Question
You are given two integer arrays nums1 and nums2 sorted in ascending order and an integer k.
Define a pair (u,v) which consists of one element from the first array and one element from the second array.
Find the k pairs (u1,v1),(u2,v2) …(uk,vk) with the smallest sums.
Example 1:
Given nums1 = [1,7,11], nums2 = [2,4,6], k = 3
Return: [1,2],[1,4],[1,6]
The first 3 pairs are returned from the sequence:
[1,2],[1,4],[1,6],[7,2],[7,4],[11,2],[7,6],[11,4],[11,6]
Example 2:
Given nums1 = [1,1,2], nums2 = [1,2,3], k = 2
Return: [1,1],[1,1]
The first 2 pairs are returned from the sequence:
[1,1],[1,1],[1,2],[2,1],[1,2],[2,2],[1,3],[1,3],[2,3]
Example 3:
Given nums1 = [1,2], nums2 = [3], k = 3
Return: [1,3],[2,3]
All possible pairs are returned from the sequence:
[1,3],[2,3]
Solution
We can use a heap to store k
candidate pairs. For every numbers in nums1
, its best partner (yields min sum) always starts from nums2[0]
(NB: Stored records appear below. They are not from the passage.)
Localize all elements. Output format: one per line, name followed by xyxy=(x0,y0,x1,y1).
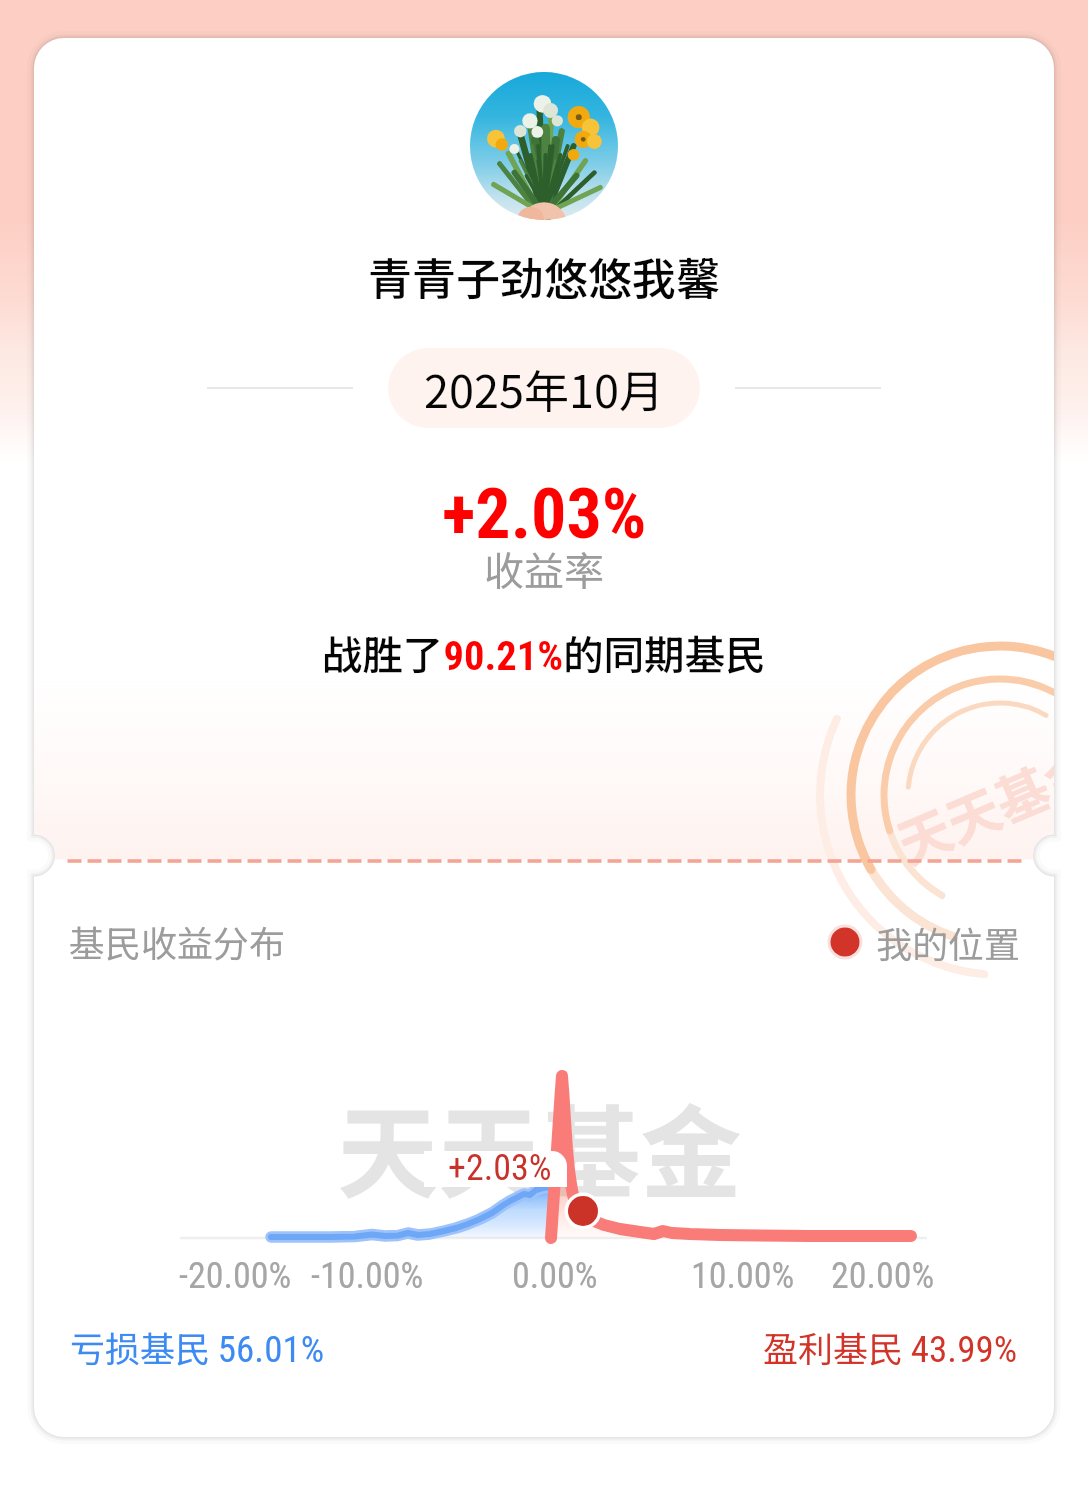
staticText: 盈利基民 43.99% xyxy=(763,1321,1018,1372)
staticText: 收益率 xyxy=(484,540,604,598)
staticText: +2.03% xyxy=(442,473,647,555)
staticText: 我的位置 xyxy=(876,916,1021,968)
button[interactable]: 2025年10月 xyxy=(388,348,700,428)
staticText: -10.00% xyxy=(311,1255,424,1297)
staticText: 亏损基民 56.01% xyxy=(70,1321,325,1372)
staticText: 青青子劲悠悠我馨 xyxy=(368,244,720,308)
staticText: 2025年10月 xyxy=(424,356,664,421)
staticText: 战胜了90.21%的同期基民 xyxy=(322,623,766,682)
staticText: -20.00% xyxy=(179,1255,292,1297)
staticText: 20.00% xyxy=(831,1255,935,1297)
staticText: 基民收益分布 xyxy=(69,915,286,967)
button[interactable]: 用户头像 xyxy=(463,65,625,227)
staticText: 0.00% xyxy=(512,1255,598,1297)
button[interactable]: 我的位置 xyxy=(826,916,1021,968)
staticText: 10.00% xyxy=(691,1255,795,1297)
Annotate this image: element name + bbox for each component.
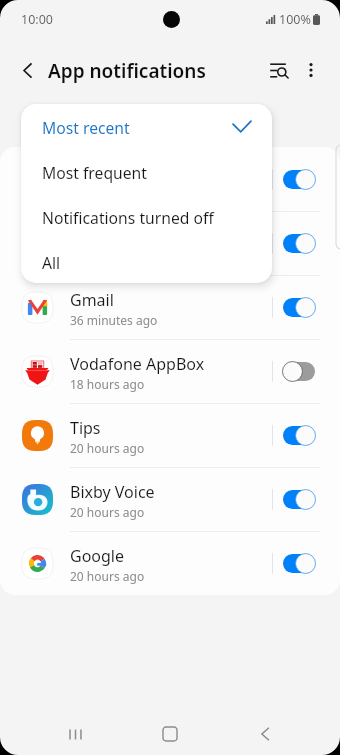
staticText: Gmail (70, 289, 114, 311)
button[interactable]: Notifications turned off (21, 195, 272, 240)
staticText: All (42, 252, 61, 273)
button[interactable]: All (21, 240, 272, 283)
button[interactable]: Back (246, 715, 284, 753)
button[interactable]: Toggle notifications for Phone (283, 234, 315, 253)
staticText: Google (70, 545, 125, 567)
button[interactable]: Toggle notifications for Tips (283, 426, 315, 445)
staticText: 18 hours ago (70, 376, 145, 392)
staticText: Notifications turned off (42, 207, 214, 228)
button[interactable]: Navigate up (9, 52, 45, 88)
button[interactable]: Recent apps (56, 715, 94, 753)
staticText: Most frequent (42, 162, 147, 183)
button[interactable]: Phone (0, 211, 340, 275)
staticText: Most recent (42, 117, 130, 138)
staticText: 20 hours ago (70, 504, 145, 520)
button[interactable]: Toggle notifications for Bixby Voice (283, 490, 315, 509)
button[interactable]: Gmail (0, 275, 340, 339)
button[interactable]: Vodafone AppBox (0, 339, 340, 403)
button[interactable]: Most recent (21, 105, 272, 150)
button[interactable]: Google (0, 531, 340, 595)
button[interactable]: Toggle notifications for Gmail (283, 298, 315, 317)
button[interactable]: Toggle notifications for Google (283, 554, 315, 573)
button[interactable]: Toggle notifications for Messages (283, 170, 315, 189)
button[interactable]: Tips (0, 403, 340, 467)
staticText: Messages (70, 161, 145, 183)
staticText: 10:00 (21, 11, 53, 28)
staticText: Tips (70, 417, 101, 439)
staticText: 100% (279, 11, 311, 28)
button[interactable]: Messages (0, 147, 340, 211)
staticText: Vodafone AppBox (70, 353, 205, 375)
button[interactable]: More options (293, 52, 329, 88)
staticText: 20 hours ago (70, 568, 145, 584)
staticText: 20 hours ago (70, 440, 145, 456)
staticText: 36 minutes ago (70, 312, 158, 328)
button[interactable]: Home (151, 715, 189, 753)
staticText: App notifications (48, 58, 206, 84)
button[interactable]: Most frequent (21, 150, 272, 195)
staticText: Bixby Voice (70, 481, 155, 503)
button[interactable]: Toggle notifications for Vodafone AppBox (283, 362, 315, 381)
button[interactable]: Bixby Voice (0, 467, 340, 531)
button[interactable]: Search (262, 52, 298, 88)
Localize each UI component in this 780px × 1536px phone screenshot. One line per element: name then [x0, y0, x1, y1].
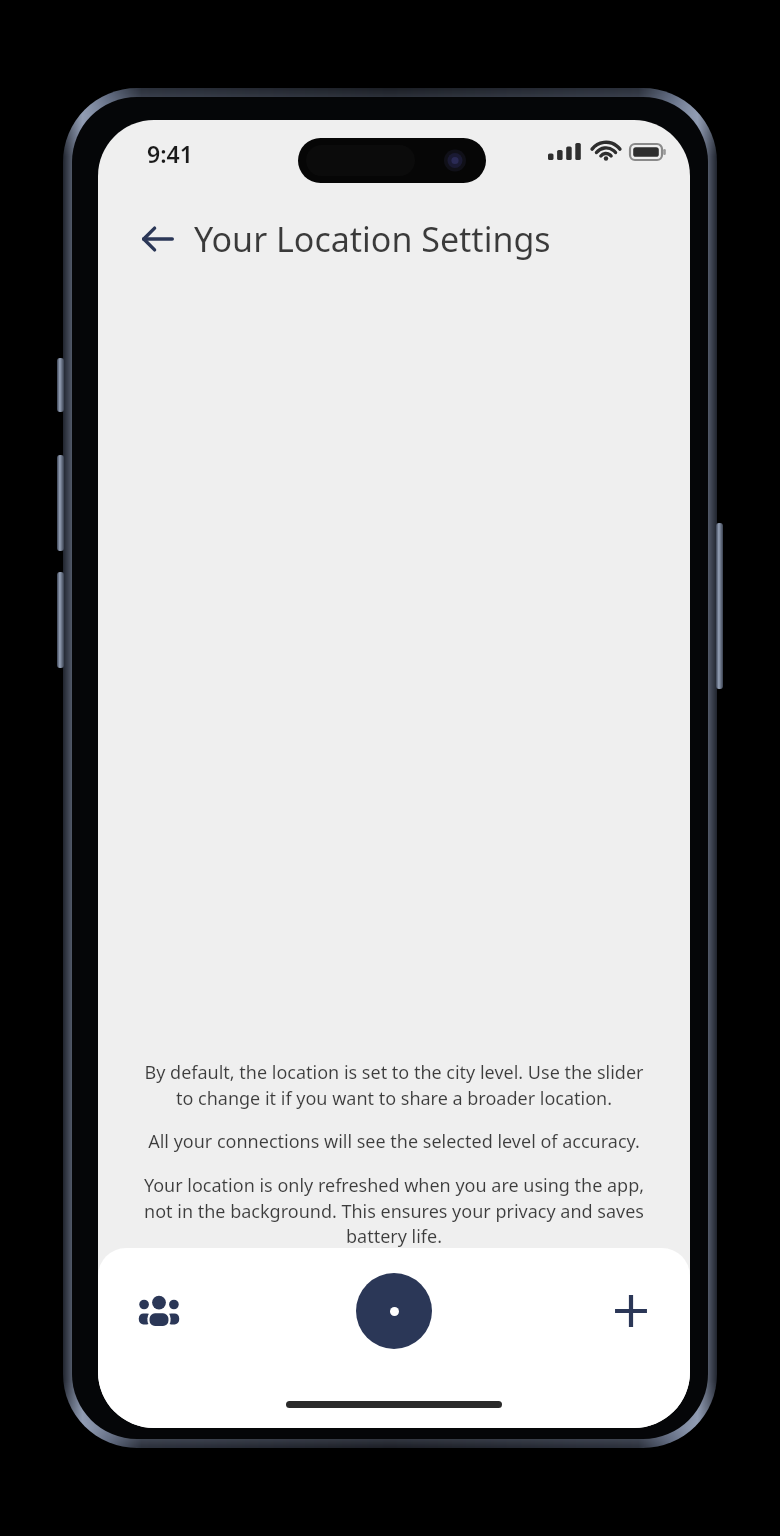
- button[interactable]: Back: [136, 217, 180, 261]
- staticText: All your connections will see the select…: [136, 1129, 652, 1154]
- button[interactable]: Connections: [120, 1272, 198, 1350]
- staticText: By default, the location is set to the c…: [136, 1060, 652, 1110]
- button[interactable]: Add: [592, 1272, 670, 1350]
- staticText: Your Location Settings: [194, 216, 551, 262]
- staticText: 9:41: [147, 138, 193, 169]
- button[interactable]: Your location: [356, 1273, 432, 1349]
- staticText: Your location is only refreshed when you…: [136, 1173, 652, 1248]
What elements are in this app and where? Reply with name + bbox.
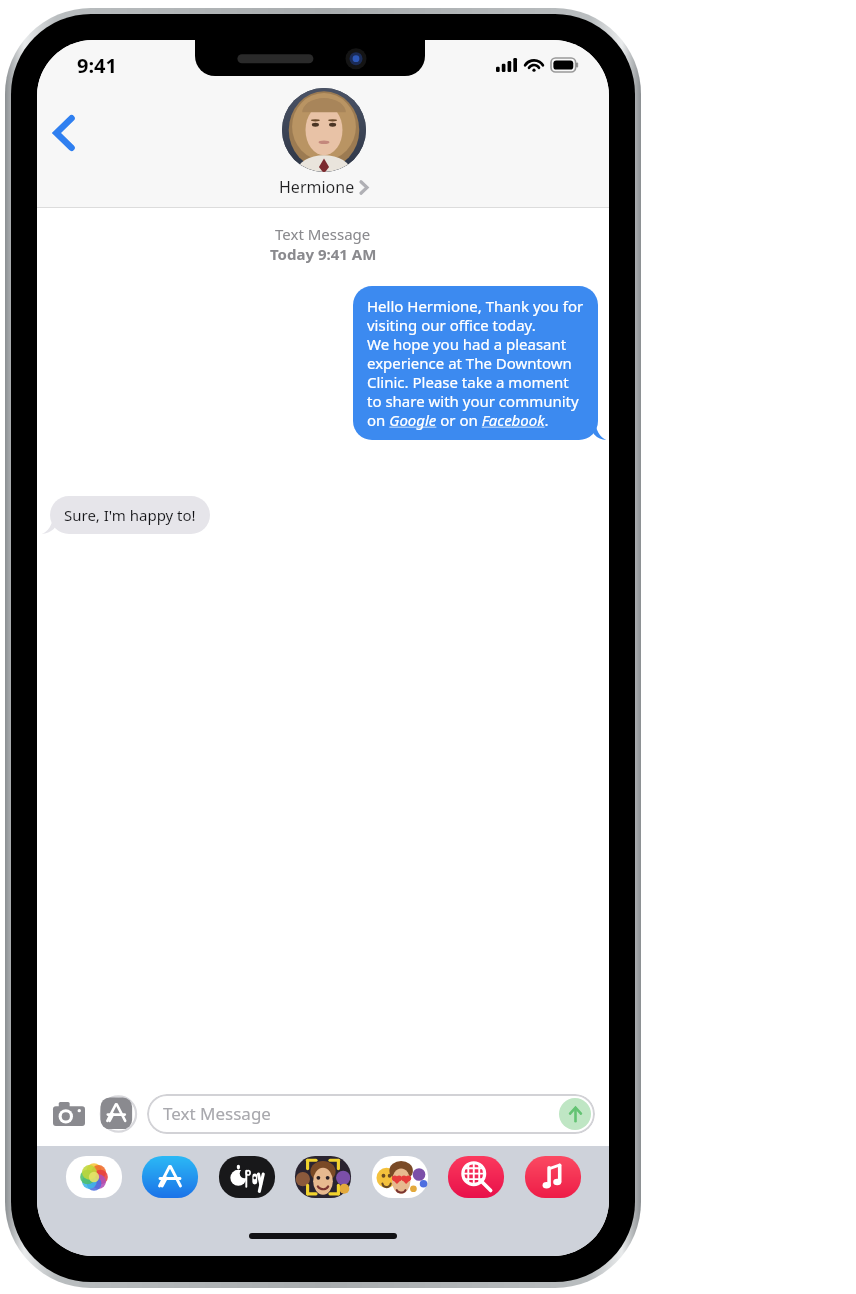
button[interactable]: Text Message bbox=[147, 1094, 595, 1134]
button[interactable]: Photos bbox=[64, 1154, 124, 1200]
staticText: Today 9:41 AM bbox=[270, 244, 377, 264]
staticText: Sure, I'm happy to! bbox=[64, 505, 196, 525]
button[interactable]: Hermione bbox=[279, 88, 368, 198]
button[interactable]: Memoji stickers bbox=[370, 1154, 430, 1200]
button[interactable]: Camera bbox=[47, 1092, 91, 1136]
button[interactable]: Back bbox=[37, 106, 91, 160]
button[interactable]: Sure, I'm happy to! bbox=[50, 496, 210, 534]
button[interactable]: Hello Hermione, Thank you for visiting o… bbox=[353, 286, 598, 440]
button[interactable]: Music bbox=[523, 1154, 583, 1200]
staticText: Hermione bbox=[279, 176, 355, 198]
button[interactable]: Apps bbox=[95, 1092, 139, 1136]
staticText: Text Message bbox=[163, 1102, 271, 1125]
staticText: Hello Hermione, Thank you for visiting o… bbox=[367, 296, 584, 430]
button[interactable]: Memoji bbox=[293, 1154, 353, 1200]
button[interactable]: Send bbox=[559, 1098, 591, 1130]
button[interactable]: App Store bbox=[140, 1154, 200, 1200]
staticText: 9:41 bbox=[77, 52, 117, 79]
button[interactable]: Images bbox=[446, 1154, 506, 1200]
button[interactable]: Apple Pay bbox=[217, 1154, 277, 1200]
staticText: Text Message bbox=[275, 224, 371, 244]
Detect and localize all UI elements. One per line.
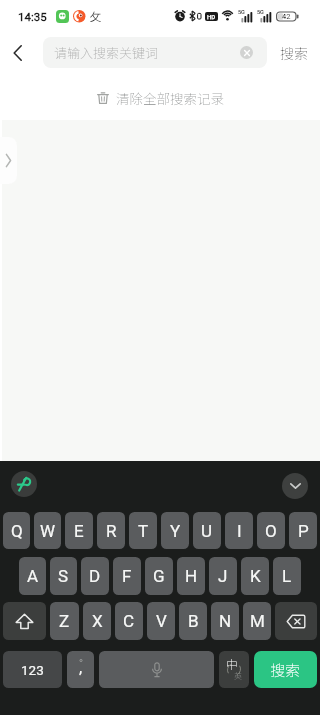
button[interactable]: B xyxy=(179,602,207,640)
button[interactable] xyxy=(11,471,37,497)
button[interactable] xyxy=(0,28,36,78)
button[interactable]: 搜索 xyxy=(267,28,320,78)
staticText: B xyxy=(188,611,199,631)
staticText: W xyxy=(40,521,56,541)
button[interactable]: M xyxy=(243,602,271,640)
button[interactable] xyxy=(99,651,214,688)
staticText: 5G xyxy=(238,9,245,15)
button[interactable]: F xyxy=(113,557,141,595)
staticText: I xyxy=(237,521,242,541)
staticText: G xyxy=(153,566,165,586)
button[interactable]: P xyxy=(289,512,317,549)
staticText: 14:35 xyxy=(18,10,47,23)
button[interactable]: N xyxy=(211,602,239,640)
staticText: 清除全部搜索记录 xyxy=(116,88,224,108)
button[interactable] xyxy=(3,602,46,640)
button[interactable]: E xyxy=(65,512,93,549)
button[interactable] xyxy=(275,602,317,640)
staticText: U xyxy=(201,521,213,541)
button[interactable] xyxy=(0,137,17,184)
button[interactable]: S xyxy=(50,557,77,595)
staticText: 123 xyxy=(21,662,44,678)
staticText: F xyxy=(122,566,132,586)
staticText: 搜索 xyxy=(270,659,301,681)
staticText: X xyxy=(92,611,103,631)
button[interactable]: 中 xyxy=(219,651,249,688)
staticText: J xyxy=(218,566,228,586)
staticText: S xyxy=(58,566,69,586)
staticText: V xyxy=(156,611,167,631)
staticText: , xyxy=(79,658,83,677)
button[interactable]: 清除全部搜索记录 xyxy=(97,88,224,108)
staticText: 5G xyxy=(257,9,264,15)
button[interactable]: 请输入搜索关键词 xyxy=(43,37,267,68)
button[interactable]: D xyxy=(81,557,109,595)
staticText: 42 xyxy=(282,12,291,21)
staticText: O xyxy=(265,521,277,541)
staticText: 中 xyxy=(226,656,238,673)
staticText: M xyxy=(250,611,265,631)
button[interactable]: 123 xyxy=(3,651,62,688)
staticText: Y xyxy=(170,521,181,541)
button[interactable] xyxy=(282,473,308,499)
button[interactable]: V xyxy=(147,602,175,640)
staticText: N xyxy=(219,611,232,631)
staticText: E xyxy=(74,521,84,541)
staticText: D xyxy=(89,566,101,586)
staticText: K xyxy=(250,566,261,586)
button[interactable]: , xyxy=(67,651,94,688)
button[interactable]: H xyxy=(177,557,205,595)
button[interactable]: J xyxy=(209,557,237,595)
button[interactable]: T xyxy=(129,512,157,549)
button[interactable]: X xyxy=(83,602,111,640)
button[interactable]: R xyxy=(97,512,125,549)
button[interactable]: Y xyxy=(161,512,189,549)
staticText: L xyxy=(282,566,292,586)
button[interactable]: K xyxy=(241,557,269,595)
button[interactable]: A xyxy=(19,557,46,595)
button[interactable]: I xyxy=(225,512,253,549)
staticText: P xyxy=(298,521,309,541)
button[interactable]: O xyxy=(257,512,285,549)
button[interactable]: 搜索 xyxy=(254,651,317,688)
button[interactable]: W xyxy=(34,512,61,549)
button[interactable]: U xyxy=(193,512,221,549)
button[interactable]: L xyxy=(273,557,301,595)
button[interactable] xyxy=(240,46,253,59)
staticText: Q xyxy=(11,521,23,541)
staticText: C xyxy=(123,611,135,631)
staticText: A xyxy=(27,566,39,586)
button[interactable]: C xyxy=(115,602,143,640)
staticText: T xyxy=(138,521,149,541)
button[interactable]: G xyxy=(145,557,173,595)
staticText: 英 xyxy=(234,670,242,682)
staticText: 攵 xyxy=(90,8,101,24)
staticText: H xyxy=(185,566,198,586)
staticText: HD xyxy=(207,13,216,20)
button[interactable]: Q xyxy=(3,512,30,549)
button[interactable]: Z xyxy=(50,602,79,640)
staticText: R xyxy=(106,521,117,541)
staticText: Z xyxy=(59,611,70,631)
staticText: 请输入搜索关键词 xyxy=(54,43,159,62)
staticText: 搜索 xyxy=(280,43,308,63)
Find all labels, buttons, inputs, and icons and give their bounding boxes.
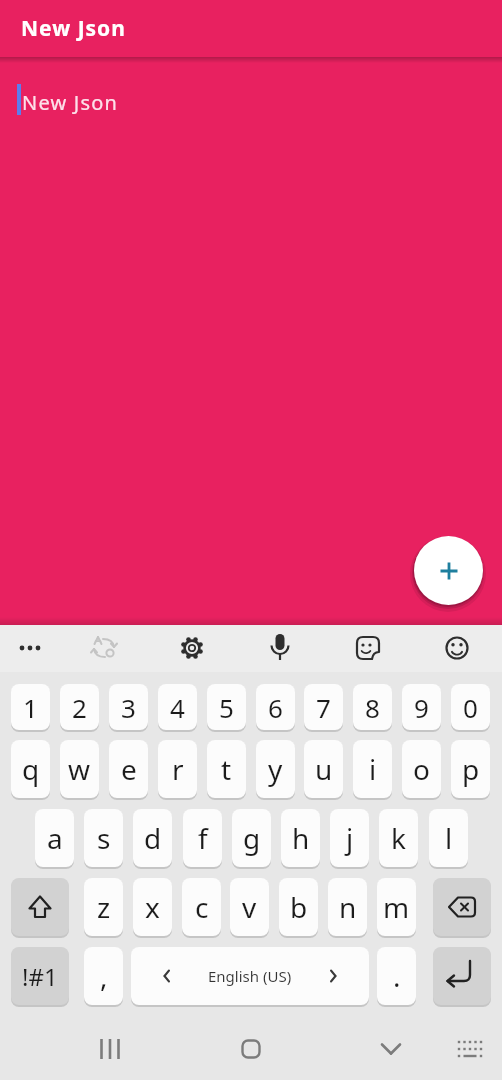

since arrays are all sorted; And for a specific number in nums1
, its next candidate should be [this specific number] + nums2[current_partner_index + 1]
, unless out of boundary for nums2
.
class Solution {
public List<int[]> kSmallestPairs(int[] nums1, int[] nums2, int k) {
k = Math.min(nums1.length * nums2.length, k);
List<int[]> res = new ArrayList<>(k);
PriorityQueue<int[]> q = new PriorityQueue<>((a, b) -> (a[0] + a[1]) - (b[0] + b[1]));
int l = 0, r = 0;
for(int i = 0; i < Math.min(k, nums1.length); i++)
q.offer(new int[]{nums1[i], nums2[0], 0});
for(int i = 0; i < k; i++) {
int[] arr = q.poll();
res.add(new int[]{arr[0], arr[1]});
if(arr[2] < nums2.length - 1)
q.offer(new int[]{arr[0], nums2[++arr[2]], arr[2]});
}
return res;
}
}